During those two weeks back in South Qiao Village, because Qiao Qingyu was mentally prepared, nothing that happened surprised her. They had to stay with their uncle, and Liu Yanfen’s cold words were reasonable. Qiao Lusheng brought Qiao Jinyu before grandfather Qiao Lilong to promise they would tear down and rebuild the old house to bring glory to their ancestors, while Qiao Qingyu helped Li Fanghao care for Fang Zhaodi, who had been bedridden for half a year and was now barely alive, while also handling most of the housework. At night, she still lay on the same bed she had slept in half a year ago, listening to Li Fanghao’s steady breathing beside her.

This time, Qiao Qingyu never got out of bed in the middle of the night.

Through Liu Yanfen’s constant scolding, Qiao Qingyu learned that Qiao Jinrui had not only quit his civil service job but also sold his new house in Huanzhou, taking the money south to Guangzhou supposedly to do business, disappearing like a ghost with barely one phone call a month. “If Xiaorui can’t live well, neither can Qingqing and Xiaoyu,” Liu Yanfen viciously told Li Fanghao. “If our family can’t live well, neither can yours! Look at Qingqing, growing more like Baiyu every day, so coquettish! A girl with such an unyielding personality—what good end could she come to!”

“Sister-in-law, please don’t be angry,” Li Fanghao kept her head down, her trembling voice showing her humility. “Whatever Qingqing owes you, I’ll repay. The child has reformed, please don’t curse her…”

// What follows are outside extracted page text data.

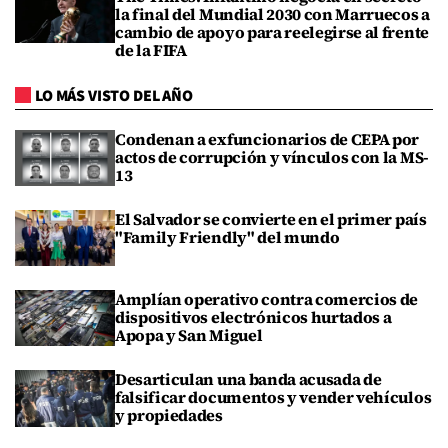
la final del Mundial 2030 con Marruecos a
cambio de apoyo para reelegirse al frente
de la FIFA
LO MÁS VISTO DEL AÑO
Condenan a exfuncionarios de CEPA por
actos de corrupción y vínculos con la MS-
13
El Salvador se convierte en el primer país
"Family Friendly" del mundo
Amplían operativo contra comercios de
dispositivos electrónicos hurtados a
Apopa y San Miguel
Desarticulan una banda acusada de
falsificar documentos y vender vehículos
y propiedades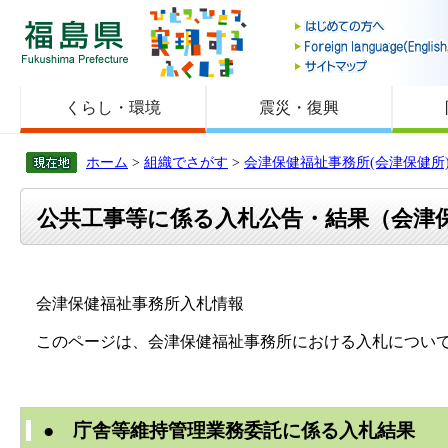
福島県
くらし・環境
震災・復興
ホーム
>
組織でさがす
>
会津保健福祉事務所(会津保健所
公共工事等に係る入札公告・結果（会津
会津保健福祉事務所入札情報
このページは、会津保健福祉事務所における入札について
● 庁舎等維持管理業務委託に係る入札結果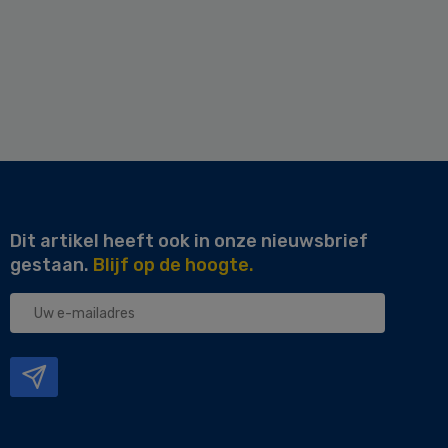
Dit artikel heeft ook in onze nieuwsbrief
gestaan.
Blijf op de hoogte.
Uw
e-
mailadres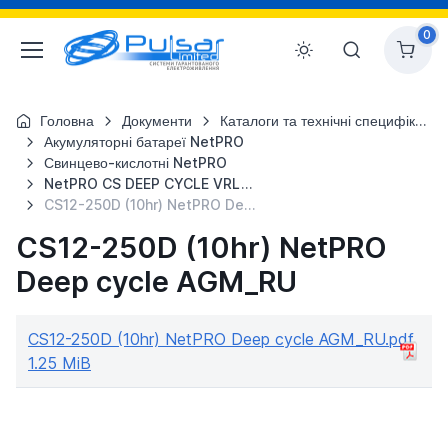
0
Головна
Документи
Каталоги та технічні специфікації
Акумуляторні батареї NetPRO
Свинцево-кислотні NetPRO
NetPRO CS DEEP CYCLE VRLA AGM
CS12-250D (10hr) NetPRO Deep cycle AGM_RU
CS12-250D (10hr) NetPRO
Deep cycle AGM_RU
CS12-250D (10hr) NetPRO Deep cycle AGM_RU.pdf
1.25 MiB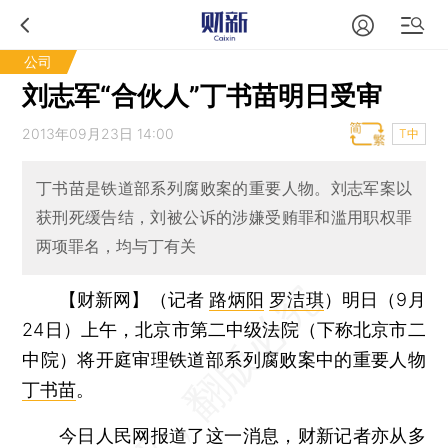
公司
刘志军“合伙人”丁书苗明日受审
2013年09月23日 14:00
T中
丁书苗是铁道部系列腐败案的重要人物。刘志军案以
获刑死缓告结，刘被公诉的涉嫌受贿罪和滥用职权罪
两项罪名，均与丁有关
【财新网】（记者
路炳阳
罗洁琪
）
明日（9月
24日）上午，北京市第二中级法院（下称北京市二
中院）将开庭审理铁道部系列腐败案中的重要人物
丁书苗
。
今日人民网报道了这一消息，财新记者亦从多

Every word Liu Yanfen spoke was filled with resentment. Qiao Qingyu, knowing she was in the wrong, never argued back, but in her heart, she treated the words like garbage. Li Fanghao’s inability to lift her head pained her, and Qiao Lusheng’s complete obedience to Qiao Lilong displeased her. She felt guilty about Grandmother Fang Zhaodi’s bedridden state, her whole body heavy as if wearing invisible shackles of sin. Familiar anger and powerlessness struck her simultaneously—this was the usual feeling in South Qiao Village.

Finally, she steeled herself and thought, the attachments her parents couldn’t let go of, she could. Once she was completely independent, she would never return.

The only good thing was that she could freely go out in South Qiao Village. Given others’ watchful eyes, Li Fanghao no longer confined her—everyone thought the village, with its many familiar faces, was much safer than the city. However, Qiao Qingyu would deliberately avoid those half-familiar people in the village.

When she wanted to go out, she would take a book and walk into the mountains, find a shady rock by the reservoir, and sit down to read for two hours. Sometimes she would wander through the mountains and fields, the summer verdancy enveloping her, making her feel peaceful. Once, as she was walking, she suddenly realized the small path she was on led to Qiao Baiyu’s grave. She stopped, then resolutely turned away.

This tombstone had no photo of Qiao Baiyu, and moreover—Qiao Qingyu was unusually certain—Qiao Baiyu was in Anling Cemetery. The reason was simple: her mother, who had desperately pushed herself to get into a good university in search of a better life, would never have been willing to leave her sister in this isolated, desolate mountain.